Outcome: measure of pain, mobility, quality of life, adverse effects, etc.

The importance of size.

Random play of chance is a factor we can not ignore, and studies of a smaller size are much more prone to chance effects than larger ones.

High level of statistical significance can be generated by play of chance only. The smaller the difference between control and treatment, the larger trial sizes we need to make sure that the results are clinically valid (not just statistically valid).

Trials of bigger sizes usually have higher quality in general trial architecture than trials of small sizes.

The size of the trial is not equivalent to the number of people who participated in the trial. It's equivalent to the number of events that were registered during the trial. If the number of events is small, then, even if the tested population is large, the trial is very prone to chance influances.

Meta-analysis that aggregates a big number of small trials will very likely reflect the bias common to these trials (noise in - noise out rule).

Clinical trials fundamentals.

Randomization.

Trials are randomized to exclude selection bias. Randomization by tossing a coin or using a computer program is essential. Randomization by date of birth or first name is not acceptable (they are not random).

Blinding.

Blinding minimizes observer bias. Double-blind means that neither the patient nor the doctor knows which treatment has been given.
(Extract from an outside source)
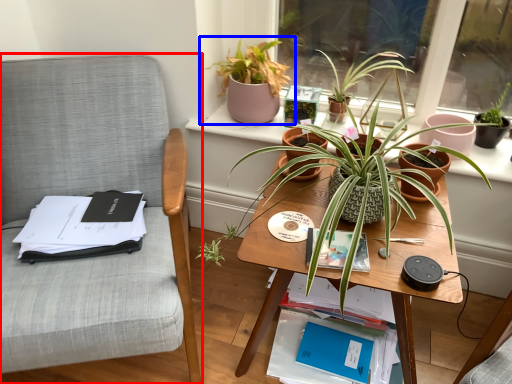 Question: Which object appears farthest to the camera in this image, chair (highlighted by a red box) or houseplant (highlighted by a blue box)?

Choices:
 (A) chair
 (B) houseplant

Answer: (B) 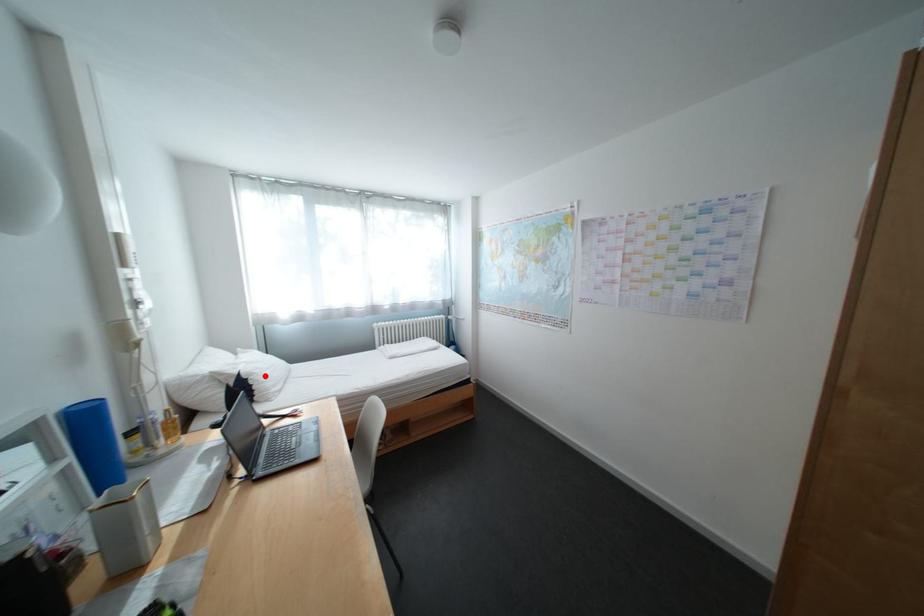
Superiority trial attempts to show that treatment work better than control.

Equivalence trail attempts to show that the effect of treatment is equivalent to the effect of control (notoriously difficult task).
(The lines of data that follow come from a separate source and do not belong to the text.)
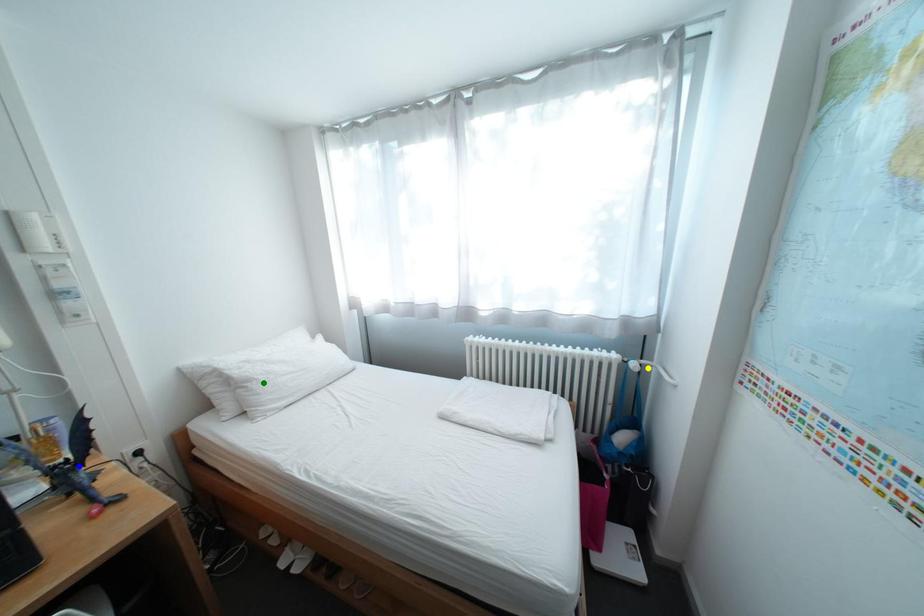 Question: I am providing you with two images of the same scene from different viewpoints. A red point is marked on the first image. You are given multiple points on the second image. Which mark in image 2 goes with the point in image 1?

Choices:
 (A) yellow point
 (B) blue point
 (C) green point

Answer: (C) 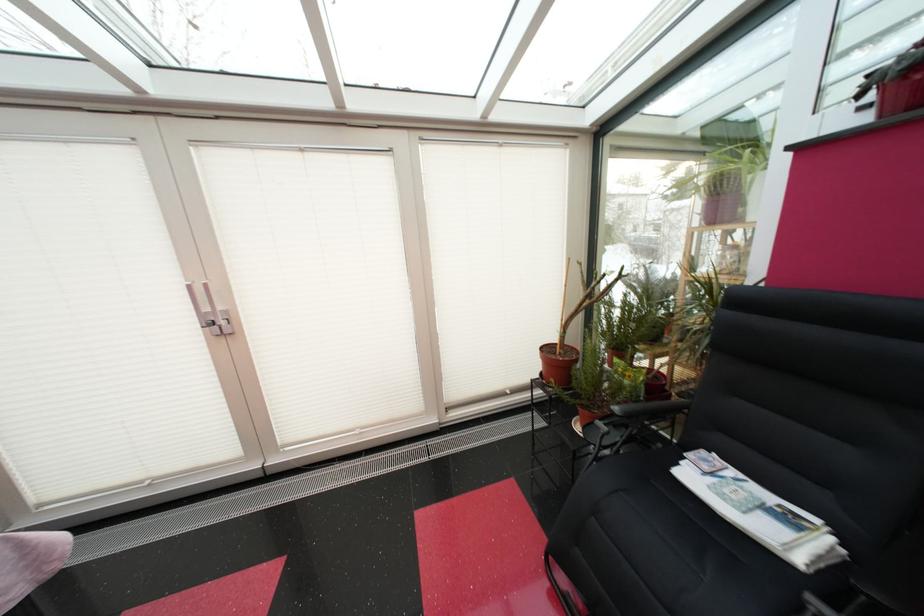 Where is `silver door handle`? The image size is (924, 616). silver door handle is located at coordinates (209, 310).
Non-inferiority trial attempts to show that the treatment is no worse than control.

Class effect refers to a group of treatment that show the same positive and negative effects on the patients. If class effect is proven, you chose the cheapest treatment from the class.

Measuring outputs and utility.

Output is a quantitative measure of benefit or harm the treatment is going to produce for a group of patients similar to those used in the trial.

Odds ratio is the ratio of people having the desired effect to the number of people not having the effect.

Relative risk is the ratio of experimental event rate (EER) to the control event rate (CER)

Both odds ratio and relative risk show whether there is statistical significance in our results. If we lack statistical significance, the data is useless. Statistical significance alone can not ensure usefulness of data.

Relative risk reduction is relative risk divided by CER.

Absolute risk increase is the difference between EEC and CER.

Number needed to treat (NNT) shows how many patients we need to treat on avearage to get one positive result. This is a value of clinical significance of the trial.

Effect size is the standardized observed effect: difference between the mean of experimental group and the mean of control group divided by the standard deviation.

p-value: probability that observed results have occured by chance.

Bias in academic studies.

Reasons for bias:

• Lack of randomization
• Lack of double-blinding
• Insufficient size
• Duplication of results
• Geography (Asian studies, studies from USSR show consistently higher positive results)
• Language (positive result is much likelier to be published in English where it will be more cited)
• Publication (only results that "achieved" something get published)
• Industry or marketing bias (who pays for the study, what study gets to be used in marketing)

Clinical trial validity.

The important thing is to compare like with like. The length of the trial can have profound effect on its outcome. Some treatment work only short-time, others have their effects (positive or negative) accumulating over a long period of time. Dosage and intensity of the treatment will have to be similar in comparing different trials.

Avoid using averages where individual results are more important (treatment had full effect on 1/2 of patients and none on the other half; average effect of 50% does not reflect the fact that every other patient did not experience any effect at all).